Items from a data source
# # #

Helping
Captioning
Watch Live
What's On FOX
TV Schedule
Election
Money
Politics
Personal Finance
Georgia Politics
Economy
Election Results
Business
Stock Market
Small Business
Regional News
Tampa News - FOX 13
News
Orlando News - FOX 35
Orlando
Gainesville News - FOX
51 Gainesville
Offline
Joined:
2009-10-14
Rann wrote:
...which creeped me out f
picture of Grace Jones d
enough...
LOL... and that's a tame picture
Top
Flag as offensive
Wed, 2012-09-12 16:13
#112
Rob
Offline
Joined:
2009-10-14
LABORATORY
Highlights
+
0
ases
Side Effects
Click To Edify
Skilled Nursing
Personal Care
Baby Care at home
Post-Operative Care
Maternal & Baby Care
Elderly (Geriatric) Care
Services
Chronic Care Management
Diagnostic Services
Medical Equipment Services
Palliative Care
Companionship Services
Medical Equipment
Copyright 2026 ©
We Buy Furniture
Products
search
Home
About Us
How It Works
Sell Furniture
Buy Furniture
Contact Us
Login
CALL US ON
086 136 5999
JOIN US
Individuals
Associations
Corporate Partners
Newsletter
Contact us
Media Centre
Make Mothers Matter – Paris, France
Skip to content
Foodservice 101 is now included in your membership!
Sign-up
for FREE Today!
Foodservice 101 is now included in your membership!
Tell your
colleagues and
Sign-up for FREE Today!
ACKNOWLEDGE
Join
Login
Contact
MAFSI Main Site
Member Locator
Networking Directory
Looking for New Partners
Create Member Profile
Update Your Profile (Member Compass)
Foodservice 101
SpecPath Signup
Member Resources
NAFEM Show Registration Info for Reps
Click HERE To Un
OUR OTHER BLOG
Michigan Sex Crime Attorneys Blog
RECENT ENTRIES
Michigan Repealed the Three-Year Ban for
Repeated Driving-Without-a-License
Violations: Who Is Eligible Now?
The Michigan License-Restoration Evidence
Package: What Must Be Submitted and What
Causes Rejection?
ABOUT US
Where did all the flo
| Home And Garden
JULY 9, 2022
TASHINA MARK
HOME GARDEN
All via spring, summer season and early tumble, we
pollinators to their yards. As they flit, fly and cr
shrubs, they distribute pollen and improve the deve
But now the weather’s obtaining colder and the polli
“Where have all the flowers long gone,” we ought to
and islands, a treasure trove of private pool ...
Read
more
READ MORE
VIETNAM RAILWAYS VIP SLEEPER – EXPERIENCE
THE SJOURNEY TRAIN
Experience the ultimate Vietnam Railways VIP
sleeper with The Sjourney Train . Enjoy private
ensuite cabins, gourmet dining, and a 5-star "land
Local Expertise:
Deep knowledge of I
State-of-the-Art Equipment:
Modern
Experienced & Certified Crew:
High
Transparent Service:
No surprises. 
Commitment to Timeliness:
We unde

# # #

◆ **How to complete this task**
Each line with the word "picture" in the records above belongs in the result; copy all of them.

◆ **Reply to the exercise**
picture of Grace Jones d
LOL... and that's a tame picture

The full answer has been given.